▶ _Task prompt_
Every line from the one with "Redfish are the" to the one with "determination - they'll", including those two, is to be copied exactly; all other lines of the entries below are left out.

# # # #

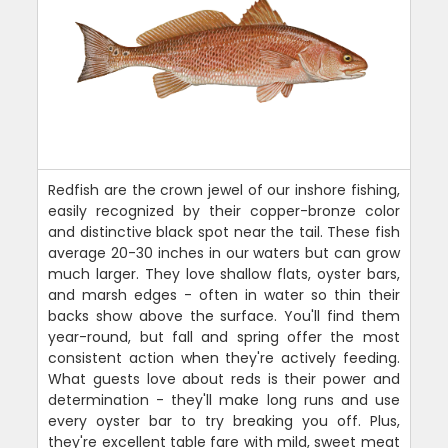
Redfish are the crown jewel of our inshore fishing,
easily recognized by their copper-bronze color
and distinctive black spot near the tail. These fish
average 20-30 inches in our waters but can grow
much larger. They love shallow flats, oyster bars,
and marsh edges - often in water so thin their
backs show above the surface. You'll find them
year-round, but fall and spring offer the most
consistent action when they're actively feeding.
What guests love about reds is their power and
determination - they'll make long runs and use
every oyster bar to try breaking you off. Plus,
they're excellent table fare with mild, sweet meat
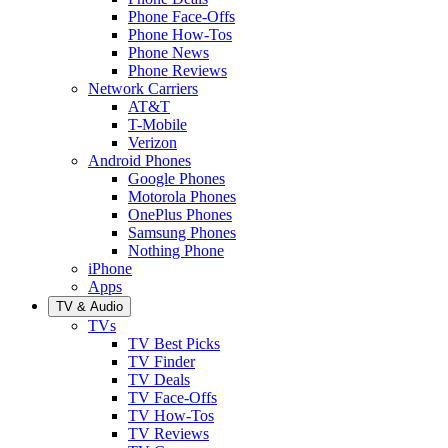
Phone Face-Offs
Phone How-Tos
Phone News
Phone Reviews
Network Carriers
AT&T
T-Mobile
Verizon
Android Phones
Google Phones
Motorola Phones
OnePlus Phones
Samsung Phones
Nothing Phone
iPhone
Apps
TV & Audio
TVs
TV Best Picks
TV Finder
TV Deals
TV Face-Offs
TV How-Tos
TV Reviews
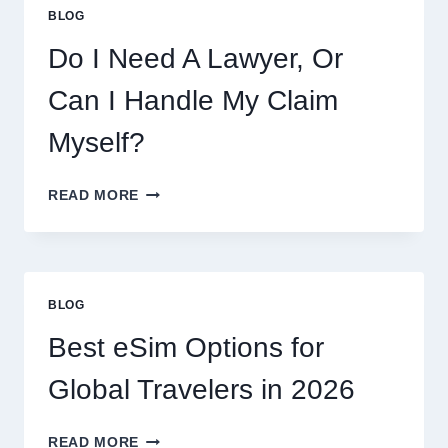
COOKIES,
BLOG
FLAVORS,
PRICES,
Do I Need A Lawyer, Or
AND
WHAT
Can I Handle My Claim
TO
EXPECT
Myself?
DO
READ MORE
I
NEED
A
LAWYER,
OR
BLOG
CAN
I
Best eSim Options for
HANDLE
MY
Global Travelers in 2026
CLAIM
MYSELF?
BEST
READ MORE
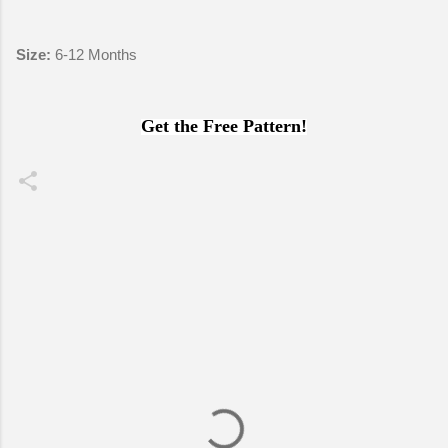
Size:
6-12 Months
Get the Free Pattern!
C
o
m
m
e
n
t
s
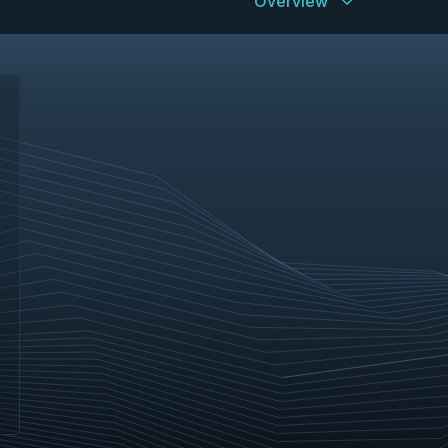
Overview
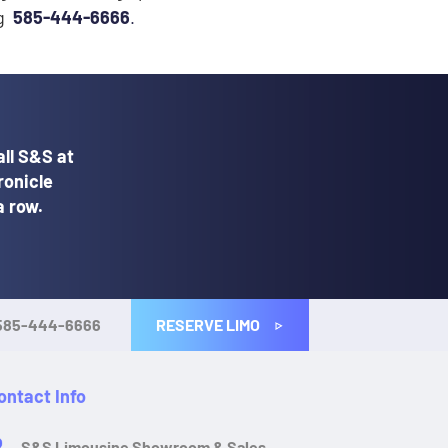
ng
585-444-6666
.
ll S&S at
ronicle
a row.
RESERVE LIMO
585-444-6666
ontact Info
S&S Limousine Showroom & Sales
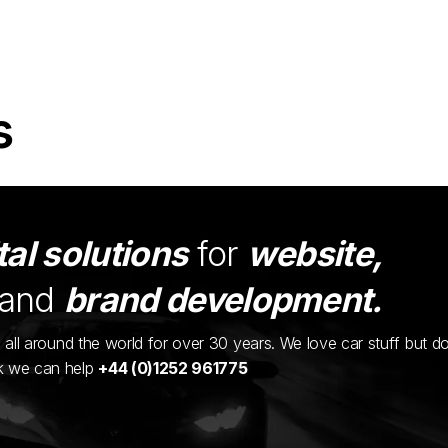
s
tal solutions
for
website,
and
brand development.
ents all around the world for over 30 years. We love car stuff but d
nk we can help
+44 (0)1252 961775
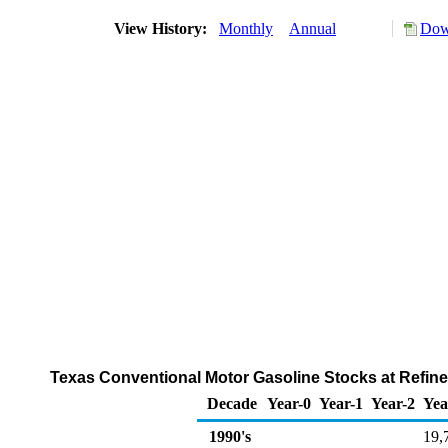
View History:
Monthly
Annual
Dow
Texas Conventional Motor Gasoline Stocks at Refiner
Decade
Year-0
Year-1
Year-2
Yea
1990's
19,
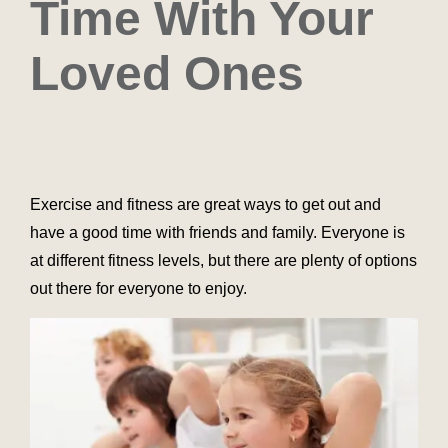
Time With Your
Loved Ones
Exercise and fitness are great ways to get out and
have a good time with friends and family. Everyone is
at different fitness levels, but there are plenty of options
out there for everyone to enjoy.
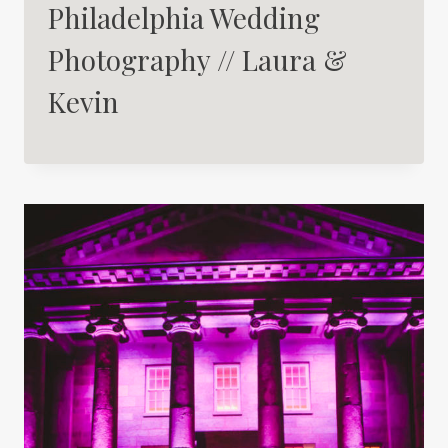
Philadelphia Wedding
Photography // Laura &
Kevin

# # # #

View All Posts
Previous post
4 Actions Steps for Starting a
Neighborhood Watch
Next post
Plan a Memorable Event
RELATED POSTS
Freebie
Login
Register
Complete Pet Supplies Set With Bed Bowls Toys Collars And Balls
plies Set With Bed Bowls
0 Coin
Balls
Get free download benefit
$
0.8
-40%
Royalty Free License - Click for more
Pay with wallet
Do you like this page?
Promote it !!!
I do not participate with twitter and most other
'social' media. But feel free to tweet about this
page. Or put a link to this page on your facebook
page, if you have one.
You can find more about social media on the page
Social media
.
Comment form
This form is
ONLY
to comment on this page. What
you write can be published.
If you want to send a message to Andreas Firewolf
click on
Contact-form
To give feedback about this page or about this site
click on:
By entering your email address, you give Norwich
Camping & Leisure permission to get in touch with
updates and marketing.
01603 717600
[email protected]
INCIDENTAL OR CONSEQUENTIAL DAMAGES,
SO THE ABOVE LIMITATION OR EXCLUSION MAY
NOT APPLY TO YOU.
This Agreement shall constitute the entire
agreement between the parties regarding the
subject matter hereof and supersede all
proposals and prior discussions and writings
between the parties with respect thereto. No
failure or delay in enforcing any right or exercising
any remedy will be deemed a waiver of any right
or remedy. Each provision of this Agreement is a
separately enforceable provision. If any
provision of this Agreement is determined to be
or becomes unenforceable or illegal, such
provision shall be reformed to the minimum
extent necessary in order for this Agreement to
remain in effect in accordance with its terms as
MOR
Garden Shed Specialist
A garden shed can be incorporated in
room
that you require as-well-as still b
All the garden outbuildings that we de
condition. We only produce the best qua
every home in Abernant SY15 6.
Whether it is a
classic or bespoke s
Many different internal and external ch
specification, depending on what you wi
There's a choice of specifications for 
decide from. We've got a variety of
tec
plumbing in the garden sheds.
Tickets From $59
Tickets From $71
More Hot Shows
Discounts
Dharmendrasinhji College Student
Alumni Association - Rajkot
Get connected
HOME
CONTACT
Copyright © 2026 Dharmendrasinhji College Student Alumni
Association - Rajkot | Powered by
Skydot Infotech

# # # #

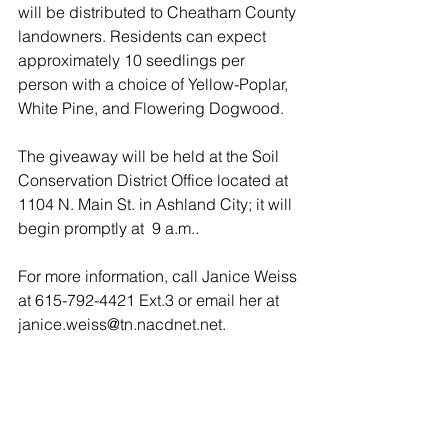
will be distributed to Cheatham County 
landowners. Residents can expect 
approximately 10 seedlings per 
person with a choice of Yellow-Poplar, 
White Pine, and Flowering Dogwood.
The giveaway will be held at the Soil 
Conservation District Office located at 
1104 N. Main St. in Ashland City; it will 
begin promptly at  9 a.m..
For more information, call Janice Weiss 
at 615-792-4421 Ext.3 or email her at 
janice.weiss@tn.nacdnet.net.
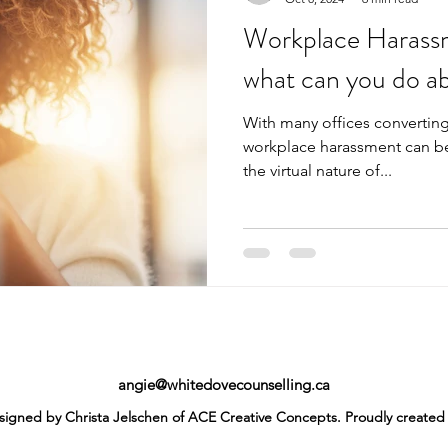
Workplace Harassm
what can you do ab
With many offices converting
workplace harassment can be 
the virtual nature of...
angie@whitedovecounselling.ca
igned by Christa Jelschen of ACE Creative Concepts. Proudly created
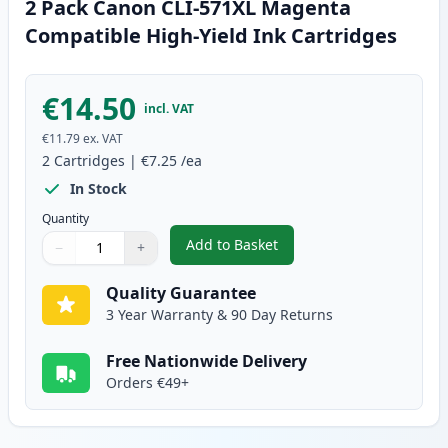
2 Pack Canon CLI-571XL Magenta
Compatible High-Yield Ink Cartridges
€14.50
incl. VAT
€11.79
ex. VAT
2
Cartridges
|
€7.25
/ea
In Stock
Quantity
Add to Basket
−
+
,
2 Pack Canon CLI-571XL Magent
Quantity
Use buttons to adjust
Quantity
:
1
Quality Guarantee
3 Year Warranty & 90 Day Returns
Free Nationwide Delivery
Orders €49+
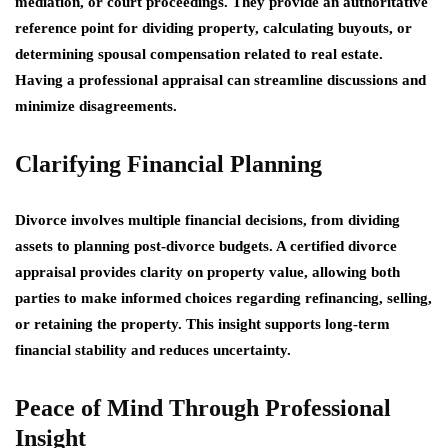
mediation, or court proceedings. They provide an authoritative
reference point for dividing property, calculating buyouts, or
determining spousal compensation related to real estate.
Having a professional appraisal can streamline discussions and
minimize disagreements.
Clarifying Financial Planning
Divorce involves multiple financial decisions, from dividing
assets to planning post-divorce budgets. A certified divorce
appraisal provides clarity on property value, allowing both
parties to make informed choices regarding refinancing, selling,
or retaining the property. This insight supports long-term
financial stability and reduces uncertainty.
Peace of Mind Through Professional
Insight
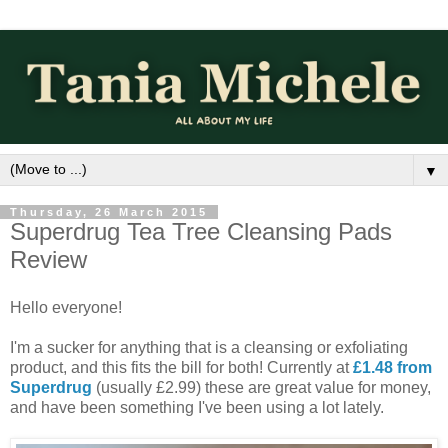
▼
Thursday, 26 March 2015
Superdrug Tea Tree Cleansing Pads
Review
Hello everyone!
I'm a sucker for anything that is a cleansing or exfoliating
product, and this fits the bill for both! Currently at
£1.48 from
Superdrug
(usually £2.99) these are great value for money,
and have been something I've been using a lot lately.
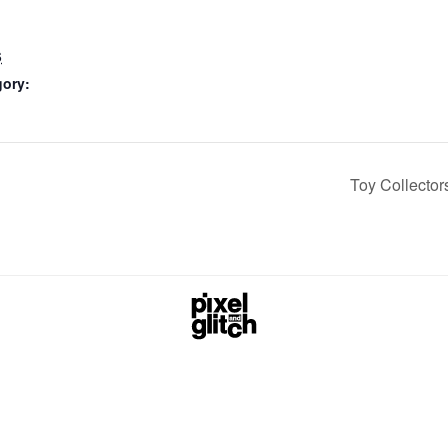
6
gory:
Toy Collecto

# # # #

▶ _Solved problem_
Redfish are the crown jewel of our inshore fishing,
easily recognized by their copper-bronze color
and distinctive black spot near the tail. These fish
average 20-30 inches in our waters but can grow
much larger. They love shallow flats, oyster bars,
and marsh edges - often in water so thin their
backs show above the surface. You'll find them
year-round, but fall and spring offer the most
consistent action when they're actively feeding.
What guests love about reds is their power and
determination - they'll make long runs and use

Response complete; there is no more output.